Once installed, each time a .xlsx file is accessed, the library xlsx must be called
For data input
library("xlsx")
x_dataFrame <- read.xlsx("myXlsxIn.xlsx", sheetName="mySheet")
#x_dataFrame
Please note that:
- The xlsx package needs to be already installed once in a computer
- The library xlsx must be called
- myXlsxIn.xlsx is the name of the excel .xlsx file to be read. User should change this to his/her own file name
- mySheet is the name of the worksheet to be read. This can be the name of the sheet, or a number (without the quotes) counting from 1
- When testing, uncomment the last command (remove #) to see if the correct data has been read
For output of an object such as a dataframe to an excel workbook (.xlsx)
lbrary("xlsx")
write.xlsx2(x_dataFrame, "myXlsxOut.xlsx", sheetName = "mySheet",
row.names = FALSE, append=TRUE)
Please Note that:
- The package xlsx must be pre-installed and is called
- x_dataFrame is a dataframe to be saved to file, a table with columns and rows.

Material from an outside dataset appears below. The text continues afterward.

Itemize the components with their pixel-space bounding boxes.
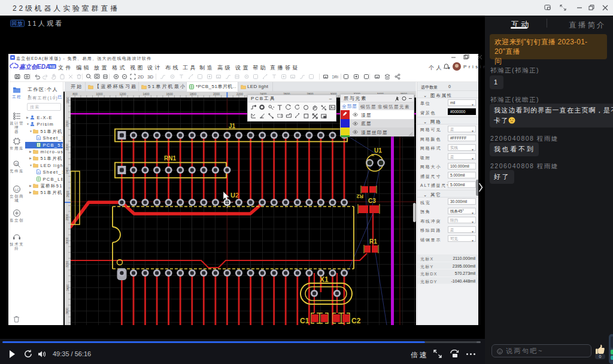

- myXlsxOut.xlsx is the name of the excel workbook to be saved to. Users should change this to his/her own file name
- mySheet is the name of the sheet to save the data to
- If row.names= False is not used, then a first column containing row number will be included
- If the file pre-exists, it must be closed. Attempt to write to an open file will crash the program
- If the append option is FALSE, any existing file containing a wroksheet with the same name will be overwritten
If the append option is TRUE and no worksheet with the same name exists, a new worksheet with the name will be created and the data written to it
If the append option is TRUE and a worksheet with the same name already exists, write to the worksheet will fail and the program crashes
Creating a report of analysis using Knit
RStudio provides an utility which will run the codes in the source panel, and provides all the results in a file, which can be a html, Word, or pdf file. To do so, the package markdown must be pre-installed using the code
install.packages("rmarkdown").
Once a set of R codes are tested and found to be satisfactory, at the menu bar on the top of RStudio,
click File->Knit Document
select type of file, msWord is recommended as this is the easiest to edit afterwards
The file will be created including all codes, results, and graphics. The user can then edit and improve on this as he/she thinks appropriate.
Please note: The knit program is quite temperamental, and have the following problems
- It can be incompatible with some other packages, especially those that read or write to files or produce graphics. The program merely crashes without too much explanation. An example is that knit will crash when trying to read from or write to excel worksheets.
- In some graphics programs, the labeling for the axis may be misplaced or absent in the report file
These are problems encountered so far, but there may be more.